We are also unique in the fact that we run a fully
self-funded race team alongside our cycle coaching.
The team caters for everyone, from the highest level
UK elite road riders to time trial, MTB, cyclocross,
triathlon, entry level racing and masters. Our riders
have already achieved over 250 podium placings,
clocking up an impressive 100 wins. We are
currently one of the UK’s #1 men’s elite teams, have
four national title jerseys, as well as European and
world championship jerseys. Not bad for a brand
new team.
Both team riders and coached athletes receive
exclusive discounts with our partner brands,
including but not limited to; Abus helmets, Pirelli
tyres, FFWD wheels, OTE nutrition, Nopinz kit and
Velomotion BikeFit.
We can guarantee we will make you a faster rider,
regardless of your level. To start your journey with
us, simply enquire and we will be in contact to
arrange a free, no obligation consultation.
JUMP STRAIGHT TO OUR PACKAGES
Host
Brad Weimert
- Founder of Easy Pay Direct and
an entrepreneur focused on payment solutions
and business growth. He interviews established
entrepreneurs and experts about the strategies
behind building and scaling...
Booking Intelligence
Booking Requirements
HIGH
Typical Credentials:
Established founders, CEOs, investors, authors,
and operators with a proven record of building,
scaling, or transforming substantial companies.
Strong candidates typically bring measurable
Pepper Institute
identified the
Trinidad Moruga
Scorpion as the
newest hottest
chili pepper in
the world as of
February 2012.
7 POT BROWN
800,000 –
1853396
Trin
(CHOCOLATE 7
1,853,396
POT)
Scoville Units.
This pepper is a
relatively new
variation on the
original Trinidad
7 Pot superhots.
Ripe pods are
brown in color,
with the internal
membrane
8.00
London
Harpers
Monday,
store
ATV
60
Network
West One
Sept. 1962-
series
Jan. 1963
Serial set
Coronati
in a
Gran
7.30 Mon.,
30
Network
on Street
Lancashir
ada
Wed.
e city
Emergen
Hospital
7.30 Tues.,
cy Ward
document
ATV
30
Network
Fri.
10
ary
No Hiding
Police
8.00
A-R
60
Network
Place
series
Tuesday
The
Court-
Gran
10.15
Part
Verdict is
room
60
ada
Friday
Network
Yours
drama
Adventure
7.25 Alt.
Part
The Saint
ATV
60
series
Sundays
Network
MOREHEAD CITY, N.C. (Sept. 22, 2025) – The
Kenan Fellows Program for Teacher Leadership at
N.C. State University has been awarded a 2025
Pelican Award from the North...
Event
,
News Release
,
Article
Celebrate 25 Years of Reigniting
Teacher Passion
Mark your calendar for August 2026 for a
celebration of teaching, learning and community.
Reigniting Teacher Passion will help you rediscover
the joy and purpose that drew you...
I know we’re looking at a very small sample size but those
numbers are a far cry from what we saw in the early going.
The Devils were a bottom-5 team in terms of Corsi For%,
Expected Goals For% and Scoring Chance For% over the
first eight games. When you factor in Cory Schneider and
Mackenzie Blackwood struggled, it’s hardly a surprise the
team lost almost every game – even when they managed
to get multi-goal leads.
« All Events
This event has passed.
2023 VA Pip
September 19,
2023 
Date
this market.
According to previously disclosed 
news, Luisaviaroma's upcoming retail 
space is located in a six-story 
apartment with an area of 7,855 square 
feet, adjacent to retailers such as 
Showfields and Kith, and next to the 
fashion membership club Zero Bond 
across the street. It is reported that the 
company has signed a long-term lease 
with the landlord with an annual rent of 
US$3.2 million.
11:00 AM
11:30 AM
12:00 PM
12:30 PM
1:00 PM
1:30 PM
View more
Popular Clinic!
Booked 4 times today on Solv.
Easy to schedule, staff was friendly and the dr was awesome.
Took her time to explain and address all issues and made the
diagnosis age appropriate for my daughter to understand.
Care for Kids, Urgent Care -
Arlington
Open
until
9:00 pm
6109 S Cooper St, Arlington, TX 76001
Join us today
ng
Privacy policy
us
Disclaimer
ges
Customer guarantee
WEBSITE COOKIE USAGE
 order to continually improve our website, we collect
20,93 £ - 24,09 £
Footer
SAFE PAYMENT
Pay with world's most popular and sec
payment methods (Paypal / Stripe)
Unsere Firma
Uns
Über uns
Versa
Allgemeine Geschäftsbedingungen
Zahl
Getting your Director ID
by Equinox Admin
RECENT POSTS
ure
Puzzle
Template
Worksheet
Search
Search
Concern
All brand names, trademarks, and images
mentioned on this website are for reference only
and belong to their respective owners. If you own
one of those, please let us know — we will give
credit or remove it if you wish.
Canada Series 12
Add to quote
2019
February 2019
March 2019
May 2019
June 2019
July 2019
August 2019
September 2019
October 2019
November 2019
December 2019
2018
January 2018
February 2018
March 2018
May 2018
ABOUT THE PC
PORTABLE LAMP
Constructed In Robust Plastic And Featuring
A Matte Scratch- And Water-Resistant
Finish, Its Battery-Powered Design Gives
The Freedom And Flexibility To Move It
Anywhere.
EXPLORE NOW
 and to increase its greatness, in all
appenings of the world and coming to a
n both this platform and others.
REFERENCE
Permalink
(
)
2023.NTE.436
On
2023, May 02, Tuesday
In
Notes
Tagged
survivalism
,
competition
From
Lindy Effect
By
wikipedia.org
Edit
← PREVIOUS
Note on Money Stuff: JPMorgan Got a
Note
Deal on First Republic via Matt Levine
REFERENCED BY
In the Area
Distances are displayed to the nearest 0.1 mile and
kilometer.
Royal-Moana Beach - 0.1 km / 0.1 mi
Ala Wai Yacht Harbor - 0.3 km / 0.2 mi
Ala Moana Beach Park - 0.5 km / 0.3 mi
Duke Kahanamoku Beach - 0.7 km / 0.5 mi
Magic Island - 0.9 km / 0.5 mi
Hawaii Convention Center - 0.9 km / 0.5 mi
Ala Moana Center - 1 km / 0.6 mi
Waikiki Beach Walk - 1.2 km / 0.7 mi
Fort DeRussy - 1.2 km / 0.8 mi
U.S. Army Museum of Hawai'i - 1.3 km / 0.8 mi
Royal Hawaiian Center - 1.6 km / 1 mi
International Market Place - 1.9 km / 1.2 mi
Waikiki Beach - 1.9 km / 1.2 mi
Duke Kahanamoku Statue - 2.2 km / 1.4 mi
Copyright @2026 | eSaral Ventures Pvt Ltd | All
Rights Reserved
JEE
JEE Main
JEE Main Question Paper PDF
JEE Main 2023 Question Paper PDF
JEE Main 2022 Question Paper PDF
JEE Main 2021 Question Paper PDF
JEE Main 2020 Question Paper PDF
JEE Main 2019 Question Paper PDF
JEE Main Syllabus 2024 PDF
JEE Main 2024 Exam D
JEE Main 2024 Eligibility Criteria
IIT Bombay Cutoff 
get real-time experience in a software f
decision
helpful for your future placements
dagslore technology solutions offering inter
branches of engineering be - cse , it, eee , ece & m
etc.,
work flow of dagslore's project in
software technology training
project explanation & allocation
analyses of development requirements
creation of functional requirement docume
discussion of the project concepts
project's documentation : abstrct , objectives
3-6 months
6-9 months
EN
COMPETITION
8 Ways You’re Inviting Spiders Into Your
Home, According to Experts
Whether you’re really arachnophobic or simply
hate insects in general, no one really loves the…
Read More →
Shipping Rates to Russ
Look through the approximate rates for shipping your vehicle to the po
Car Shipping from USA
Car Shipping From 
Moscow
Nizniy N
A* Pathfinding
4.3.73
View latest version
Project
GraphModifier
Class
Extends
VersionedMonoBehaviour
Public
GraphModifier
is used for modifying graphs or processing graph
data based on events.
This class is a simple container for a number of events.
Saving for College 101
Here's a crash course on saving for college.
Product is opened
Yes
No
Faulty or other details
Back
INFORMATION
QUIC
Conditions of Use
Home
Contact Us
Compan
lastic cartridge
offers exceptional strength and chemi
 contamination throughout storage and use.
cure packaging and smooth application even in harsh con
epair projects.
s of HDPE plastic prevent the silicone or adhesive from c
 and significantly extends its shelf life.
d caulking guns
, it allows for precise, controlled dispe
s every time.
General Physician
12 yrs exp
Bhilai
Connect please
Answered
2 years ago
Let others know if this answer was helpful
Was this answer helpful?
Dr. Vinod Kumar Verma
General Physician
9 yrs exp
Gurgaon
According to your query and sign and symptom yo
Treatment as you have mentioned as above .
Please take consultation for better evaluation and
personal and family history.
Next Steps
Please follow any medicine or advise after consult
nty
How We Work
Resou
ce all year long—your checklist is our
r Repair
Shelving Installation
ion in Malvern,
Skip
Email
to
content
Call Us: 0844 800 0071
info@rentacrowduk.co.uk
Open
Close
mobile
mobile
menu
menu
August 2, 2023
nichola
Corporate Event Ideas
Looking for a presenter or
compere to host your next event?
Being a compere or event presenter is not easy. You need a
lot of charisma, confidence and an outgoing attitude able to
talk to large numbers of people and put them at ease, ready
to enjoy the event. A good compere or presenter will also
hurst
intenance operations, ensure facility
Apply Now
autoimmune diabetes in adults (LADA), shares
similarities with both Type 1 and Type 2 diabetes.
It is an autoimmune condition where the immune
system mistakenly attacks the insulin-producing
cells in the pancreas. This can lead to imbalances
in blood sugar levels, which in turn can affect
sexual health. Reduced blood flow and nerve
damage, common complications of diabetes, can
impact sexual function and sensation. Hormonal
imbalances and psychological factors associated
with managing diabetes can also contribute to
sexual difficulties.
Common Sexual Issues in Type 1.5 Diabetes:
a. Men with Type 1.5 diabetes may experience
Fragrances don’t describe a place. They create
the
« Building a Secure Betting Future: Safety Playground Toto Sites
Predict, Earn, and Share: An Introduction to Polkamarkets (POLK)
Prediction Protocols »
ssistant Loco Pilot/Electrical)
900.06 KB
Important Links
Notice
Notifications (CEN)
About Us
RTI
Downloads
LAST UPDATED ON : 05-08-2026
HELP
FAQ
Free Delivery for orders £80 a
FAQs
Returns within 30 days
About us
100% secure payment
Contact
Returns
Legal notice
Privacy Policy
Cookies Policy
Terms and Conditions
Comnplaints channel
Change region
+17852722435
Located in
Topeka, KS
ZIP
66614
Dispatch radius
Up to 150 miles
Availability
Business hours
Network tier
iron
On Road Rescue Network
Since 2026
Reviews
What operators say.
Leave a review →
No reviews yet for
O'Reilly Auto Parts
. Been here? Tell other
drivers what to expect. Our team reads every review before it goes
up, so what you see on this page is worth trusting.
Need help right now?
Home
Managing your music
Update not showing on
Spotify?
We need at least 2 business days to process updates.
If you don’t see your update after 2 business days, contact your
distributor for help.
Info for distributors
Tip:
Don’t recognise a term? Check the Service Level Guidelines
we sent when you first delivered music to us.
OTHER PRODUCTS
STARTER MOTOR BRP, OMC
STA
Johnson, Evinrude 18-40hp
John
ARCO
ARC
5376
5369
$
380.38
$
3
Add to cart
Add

※ ※ ※

§ **Task details**
Go through the material and copy each line that contains "mentioned".

§ **Solved problem**
mentioned on this website are for reference only
Treatment as you have mentioned as above .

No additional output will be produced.